From the Chair...

Standing Committee on Lawyer Referral and Information Service

At the beginning of every new year, we reflect on the events of the previous 12 months and speculate about what is likely to occur in the coming 12 months. Last year was one of the most difficult economic periods this country and the legal profession has seen since the Great Depression. Across the economy, people lost their jobs, homes and retirement savings.

In the legal profession, “Big Law” shed existing jobs like a snake sheds it skin and deferred or withdrew previously extended job offers to newly admitted attorneys.  As a result, thousands of lawyers joined the ranks of the “suddenly solo.” Small and mid-sized firms saw many of their existing clients either go out of business or downsize to a point where the need for legal assistance was nearly non-existent.

While most economic indicators seem to predict a recovery this year, there is no doubt that the legal profession has undergone a change that many believe to be permanent.

So, how did the events of the past 12 months affect the Lawyer Referral and Information Service (LRIS) world? While 2009 brought more than its share of challenges, it also brought opportunities. As discussed in an earlier column, the suddenly solo phenomenon provided referral services across the country with a unique pool of potential panel members. While far from scientific, anecdotal reports from LRIS directors on the ABA LRIS LISTSERV list appear to confirm that the services that have reached out to these attorneys have seen a marked increase in the number of applications for panel membership.

While it is always rewarding to have attorneys anxious to join one's service (rather than having to go hat in hand and plead with them to do so), increased panel membership obviously brings with it the need to increase the number of quality referrals the service has available to make. In this regard, I found the results of a new survey conducted by a prominent legal information website to be informative.  A summary of the survey was recently posted on the LRIS LISTSERV list. According to the survey, 22% of respondents indicated that they had a legal issue with which they may have required legal assistance in the past year, while 12% - just over half of those needing legal assistance - indicated that they hired an attorney in 2009. Additionally, 5% indicated they had chosen to represent themselves.

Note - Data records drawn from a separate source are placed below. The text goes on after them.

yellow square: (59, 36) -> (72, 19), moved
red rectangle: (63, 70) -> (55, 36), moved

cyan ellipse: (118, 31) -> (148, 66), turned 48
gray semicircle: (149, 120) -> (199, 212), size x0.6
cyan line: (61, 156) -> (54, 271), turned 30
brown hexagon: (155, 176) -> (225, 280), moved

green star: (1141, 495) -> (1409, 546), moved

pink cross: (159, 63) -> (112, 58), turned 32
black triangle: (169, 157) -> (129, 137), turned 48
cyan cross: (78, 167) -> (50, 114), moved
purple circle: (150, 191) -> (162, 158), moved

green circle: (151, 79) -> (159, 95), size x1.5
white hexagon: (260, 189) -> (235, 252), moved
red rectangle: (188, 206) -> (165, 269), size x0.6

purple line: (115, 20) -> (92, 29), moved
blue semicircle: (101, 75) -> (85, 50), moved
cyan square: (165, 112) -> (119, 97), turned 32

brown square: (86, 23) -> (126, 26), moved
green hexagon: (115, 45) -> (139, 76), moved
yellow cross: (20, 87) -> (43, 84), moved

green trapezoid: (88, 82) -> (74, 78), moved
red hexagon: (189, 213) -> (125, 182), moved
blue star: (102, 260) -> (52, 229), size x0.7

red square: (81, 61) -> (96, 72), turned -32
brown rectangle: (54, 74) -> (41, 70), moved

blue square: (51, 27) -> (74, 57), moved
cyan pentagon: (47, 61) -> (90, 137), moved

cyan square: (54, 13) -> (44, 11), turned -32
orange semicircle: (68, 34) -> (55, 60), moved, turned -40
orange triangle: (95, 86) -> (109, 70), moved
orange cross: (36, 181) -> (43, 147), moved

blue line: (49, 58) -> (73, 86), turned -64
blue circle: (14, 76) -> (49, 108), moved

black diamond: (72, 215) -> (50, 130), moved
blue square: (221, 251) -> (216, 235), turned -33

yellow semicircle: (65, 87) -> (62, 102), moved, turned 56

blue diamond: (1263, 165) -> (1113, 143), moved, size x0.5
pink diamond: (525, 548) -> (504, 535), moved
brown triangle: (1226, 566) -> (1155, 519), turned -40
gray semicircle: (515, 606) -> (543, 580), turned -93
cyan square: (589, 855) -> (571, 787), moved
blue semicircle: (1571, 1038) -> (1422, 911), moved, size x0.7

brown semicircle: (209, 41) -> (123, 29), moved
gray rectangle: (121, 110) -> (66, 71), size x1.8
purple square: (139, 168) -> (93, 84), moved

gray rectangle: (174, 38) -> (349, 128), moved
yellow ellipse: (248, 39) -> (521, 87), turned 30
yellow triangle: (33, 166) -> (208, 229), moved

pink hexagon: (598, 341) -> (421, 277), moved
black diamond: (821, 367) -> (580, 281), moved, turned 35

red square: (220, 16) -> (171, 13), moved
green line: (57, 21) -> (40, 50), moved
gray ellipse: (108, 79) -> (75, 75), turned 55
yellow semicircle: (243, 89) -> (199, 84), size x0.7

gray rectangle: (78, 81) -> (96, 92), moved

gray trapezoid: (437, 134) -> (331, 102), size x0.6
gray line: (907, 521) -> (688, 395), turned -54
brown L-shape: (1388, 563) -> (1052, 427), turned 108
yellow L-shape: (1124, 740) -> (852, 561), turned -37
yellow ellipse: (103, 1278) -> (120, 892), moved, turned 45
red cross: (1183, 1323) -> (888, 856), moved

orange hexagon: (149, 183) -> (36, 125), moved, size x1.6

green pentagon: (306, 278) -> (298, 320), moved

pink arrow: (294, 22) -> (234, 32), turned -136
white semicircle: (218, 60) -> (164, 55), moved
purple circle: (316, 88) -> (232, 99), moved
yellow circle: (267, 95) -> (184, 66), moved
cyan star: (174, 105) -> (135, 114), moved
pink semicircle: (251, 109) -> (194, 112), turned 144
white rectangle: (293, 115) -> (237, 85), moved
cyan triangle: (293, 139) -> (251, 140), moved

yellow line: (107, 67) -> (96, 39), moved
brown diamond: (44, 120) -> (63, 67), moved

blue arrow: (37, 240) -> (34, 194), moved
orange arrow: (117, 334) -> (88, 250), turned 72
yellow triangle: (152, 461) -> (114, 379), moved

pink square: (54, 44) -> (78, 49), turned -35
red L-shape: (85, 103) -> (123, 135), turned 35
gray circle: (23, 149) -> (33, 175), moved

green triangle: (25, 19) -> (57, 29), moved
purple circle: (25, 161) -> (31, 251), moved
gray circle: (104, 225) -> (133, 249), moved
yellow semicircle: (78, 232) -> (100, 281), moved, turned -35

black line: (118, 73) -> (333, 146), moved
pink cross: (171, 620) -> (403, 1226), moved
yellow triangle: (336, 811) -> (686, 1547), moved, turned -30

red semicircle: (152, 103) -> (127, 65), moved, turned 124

People who indicated they had problems for which legal assistance may have been required were most likely to hire attorneys for divorce, estate planning and housing issues.  Respondents indicated they were least likely to hire a lawyer for civil actions, such as personal injury or discrimination.

The above results confirm that the need for the services offered by legitimate lawyer referral and information services remains substantial. Further, I believe these results also indicate that this need is going unmet, notwithstanding the continuing proliferation of entities on the web offering to "hook up" attorneys with potential clients.

Obviously, public service oriented referral services are never going to have the capital available to compete from a marketing standpoint with purely commercial enterprises. However, an LRIS that uses the ABA Model LRIS Rules as its operational guide will, in my opinion, be offering a “better product” to those in need of legal services as well as to attorneys willing to provide those services. I believe offering the better product continues to be the best recipe for success, regardless of your marketing budget. It bears repeating (as I regularly do in this column) that legitimate public service oriented lawyer referral and information services across the country continue to operate profitably.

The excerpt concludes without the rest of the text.